BRIEF ::
What is the number of lines in the data below that hold the word "System"? Give nothing beyond that number.

======== SUPPLIED RECORDS ========

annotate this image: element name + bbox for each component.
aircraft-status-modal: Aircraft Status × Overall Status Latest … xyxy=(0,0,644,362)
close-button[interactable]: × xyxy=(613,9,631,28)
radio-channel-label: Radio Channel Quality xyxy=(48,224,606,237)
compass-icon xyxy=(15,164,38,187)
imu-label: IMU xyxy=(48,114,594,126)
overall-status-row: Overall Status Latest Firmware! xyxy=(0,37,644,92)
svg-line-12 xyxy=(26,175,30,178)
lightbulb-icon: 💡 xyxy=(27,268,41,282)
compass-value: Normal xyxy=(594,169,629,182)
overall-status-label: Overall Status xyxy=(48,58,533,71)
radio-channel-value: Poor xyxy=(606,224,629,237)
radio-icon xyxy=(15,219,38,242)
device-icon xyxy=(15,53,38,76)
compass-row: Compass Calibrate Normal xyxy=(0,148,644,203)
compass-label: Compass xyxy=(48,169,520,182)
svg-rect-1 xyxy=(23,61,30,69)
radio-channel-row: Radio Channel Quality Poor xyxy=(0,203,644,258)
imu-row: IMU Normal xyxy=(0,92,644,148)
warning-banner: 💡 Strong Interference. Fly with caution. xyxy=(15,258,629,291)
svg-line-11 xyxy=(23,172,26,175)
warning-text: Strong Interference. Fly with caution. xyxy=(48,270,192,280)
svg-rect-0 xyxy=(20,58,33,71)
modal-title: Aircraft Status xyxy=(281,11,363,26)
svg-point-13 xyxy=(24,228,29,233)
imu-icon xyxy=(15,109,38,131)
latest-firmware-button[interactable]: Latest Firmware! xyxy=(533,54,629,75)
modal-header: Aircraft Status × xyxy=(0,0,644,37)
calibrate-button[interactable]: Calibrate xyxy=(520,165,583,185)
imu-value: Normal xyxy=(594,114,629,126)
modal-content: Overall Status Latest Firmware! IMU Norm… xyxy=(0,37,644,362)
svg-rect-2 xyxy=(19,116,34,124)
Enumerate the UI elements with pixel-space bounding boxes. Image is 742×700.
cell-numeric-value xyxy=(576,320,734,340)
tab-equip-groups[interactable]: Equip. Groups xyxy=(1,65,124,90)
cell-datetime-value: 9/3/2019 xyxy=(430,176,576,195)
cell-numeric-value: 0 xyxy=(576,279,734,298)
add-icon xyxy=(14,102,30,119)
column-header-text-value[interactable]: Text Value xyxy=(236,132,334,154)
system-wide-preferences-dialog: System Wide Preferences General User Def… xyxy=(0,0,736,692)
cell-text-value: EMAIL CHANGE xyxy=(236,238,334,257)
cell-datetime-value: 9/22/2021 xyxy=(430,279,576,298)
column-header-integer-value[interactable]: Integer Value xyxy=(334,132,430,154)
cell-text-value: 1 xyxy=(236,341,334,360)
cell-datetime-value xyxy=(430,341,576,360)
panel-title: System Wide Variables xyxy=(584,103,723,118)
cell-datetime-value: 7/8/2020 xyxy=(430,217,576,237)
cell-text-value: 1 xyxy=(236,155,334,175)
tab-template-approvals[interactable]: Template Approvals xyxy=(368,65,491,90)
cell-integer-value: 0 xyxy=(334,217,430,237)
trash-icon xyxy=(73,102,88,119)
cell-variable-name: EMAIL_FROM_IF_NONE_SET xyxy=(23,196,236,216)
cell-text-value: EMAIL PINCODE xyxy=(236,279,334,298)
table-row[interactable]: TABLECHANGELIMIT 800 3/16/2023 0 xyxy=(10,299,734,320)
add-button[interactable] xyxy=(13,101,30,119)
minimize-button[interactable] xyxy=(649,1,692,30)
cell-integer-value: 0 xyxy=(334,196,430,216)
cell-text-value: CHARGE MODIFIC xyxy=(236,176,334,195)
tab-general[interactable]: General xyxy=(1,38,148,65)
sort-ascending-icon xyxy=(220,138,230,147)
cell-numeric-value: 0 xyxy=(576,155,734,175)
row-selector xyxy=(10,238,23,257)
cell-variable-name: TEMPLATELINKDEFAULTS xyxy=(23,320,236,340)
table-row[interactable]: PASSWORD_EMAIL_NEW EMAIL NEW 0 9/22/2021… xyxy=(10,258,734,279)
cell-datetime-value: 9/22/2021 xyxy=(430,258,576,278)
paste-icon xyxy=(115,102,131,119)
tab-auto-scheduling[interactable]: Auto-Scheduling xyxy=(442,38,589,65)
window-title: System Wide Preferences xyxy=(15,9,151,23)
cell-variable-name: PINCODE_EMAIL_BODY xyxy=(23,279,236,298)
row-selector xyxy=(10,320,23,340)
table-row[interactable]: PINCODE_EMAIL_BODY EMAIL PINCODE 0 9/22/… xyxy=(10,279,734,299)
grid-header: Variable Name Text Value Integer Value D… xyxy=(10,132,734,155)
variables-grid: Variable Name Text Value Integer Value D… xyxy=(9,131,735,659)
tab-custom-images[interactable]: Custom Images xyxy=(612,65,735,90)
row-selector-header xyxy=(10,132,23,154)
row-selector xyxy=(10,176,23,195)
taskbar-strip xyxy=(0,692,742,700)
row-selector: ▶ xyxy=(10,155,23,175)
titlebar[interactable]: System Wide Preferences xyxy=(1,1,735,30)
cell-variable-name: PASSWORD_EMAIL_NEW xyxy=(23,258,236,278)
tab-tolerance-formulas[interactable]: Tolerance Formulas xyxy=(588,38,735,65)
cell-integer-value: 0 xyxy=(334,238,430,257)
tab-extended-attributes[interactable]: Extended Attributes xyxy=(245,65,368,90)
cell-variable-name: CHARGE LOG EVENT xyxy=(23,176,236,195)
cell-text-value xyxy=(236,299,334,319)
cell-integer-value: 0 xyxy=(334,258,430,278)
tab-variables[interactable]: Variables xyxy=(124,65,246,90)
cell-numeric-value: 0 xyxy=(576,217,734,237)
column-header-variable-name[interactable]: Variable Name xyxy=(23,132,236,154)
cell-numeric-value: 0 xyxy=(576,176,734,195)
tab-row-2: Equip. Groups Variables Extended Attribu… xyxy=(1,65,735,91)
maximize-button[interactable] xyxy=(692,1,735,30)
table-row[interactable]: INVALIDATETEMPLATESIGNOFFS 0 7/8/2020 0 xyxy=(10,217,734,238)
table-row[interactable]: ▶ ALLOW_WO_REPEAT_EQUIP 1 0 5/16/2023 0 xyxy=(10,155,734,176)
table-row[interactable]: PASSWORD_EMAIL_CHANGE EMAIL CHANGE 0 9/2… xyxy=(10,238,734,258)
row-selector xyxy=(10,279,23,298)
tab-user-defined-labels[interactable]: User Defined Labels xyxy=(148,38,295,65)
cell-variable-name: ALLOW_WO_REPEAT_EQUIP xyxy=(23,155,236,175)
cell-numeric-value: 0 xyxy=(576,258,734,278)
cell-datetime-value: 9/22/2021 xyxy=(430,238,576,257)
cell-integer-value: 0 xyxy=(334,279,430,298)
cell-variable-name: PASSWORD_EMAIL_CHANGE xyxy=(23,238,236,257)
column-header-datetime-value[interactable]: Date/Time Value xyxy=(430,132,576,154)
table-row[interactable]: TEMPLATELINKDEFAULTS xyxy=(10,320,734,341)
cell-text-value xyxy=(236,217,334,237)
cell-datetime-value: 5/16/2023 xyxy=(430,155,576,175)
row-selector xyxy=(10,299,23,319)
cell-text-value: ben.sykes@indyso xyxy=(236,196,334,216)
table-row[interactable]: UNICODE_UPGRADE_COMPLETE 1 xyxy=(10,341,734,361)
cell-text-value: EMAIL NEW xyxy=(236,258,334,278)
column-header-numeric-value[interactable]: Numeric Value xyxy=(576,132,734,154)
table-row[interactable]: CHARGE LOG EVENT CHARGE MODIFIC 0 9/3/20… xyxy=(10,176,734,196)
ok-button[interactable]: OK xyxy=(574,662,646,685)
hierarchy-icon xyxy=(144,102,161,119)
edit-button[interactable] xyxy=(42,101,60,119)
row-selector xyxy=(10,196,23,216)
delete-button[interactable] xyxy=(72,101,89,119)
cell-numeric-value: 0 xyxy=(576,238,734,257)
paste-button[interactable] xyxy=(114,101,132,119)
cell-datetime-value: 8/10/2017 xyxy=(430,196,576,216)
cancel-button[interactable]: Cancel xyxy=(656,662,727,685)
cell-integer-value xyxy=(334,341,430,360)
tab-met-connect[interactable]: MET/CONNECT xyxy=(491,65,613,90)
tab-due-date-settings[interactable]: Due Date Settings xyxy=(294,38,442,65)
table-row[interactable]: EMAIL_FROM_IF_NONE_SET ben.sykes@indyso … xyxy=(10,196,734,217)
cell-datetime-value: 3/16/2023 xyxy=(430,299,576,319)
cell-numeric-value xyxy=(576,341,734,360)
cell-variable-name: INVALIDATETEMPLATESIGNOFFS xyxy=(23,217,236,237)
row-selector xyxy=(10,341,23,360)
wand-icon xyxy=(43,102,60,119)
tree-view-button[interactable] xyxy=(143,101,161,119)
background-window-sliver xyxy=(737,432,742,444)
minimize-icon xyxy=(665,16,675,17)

========

ANSWER SECTION ::
4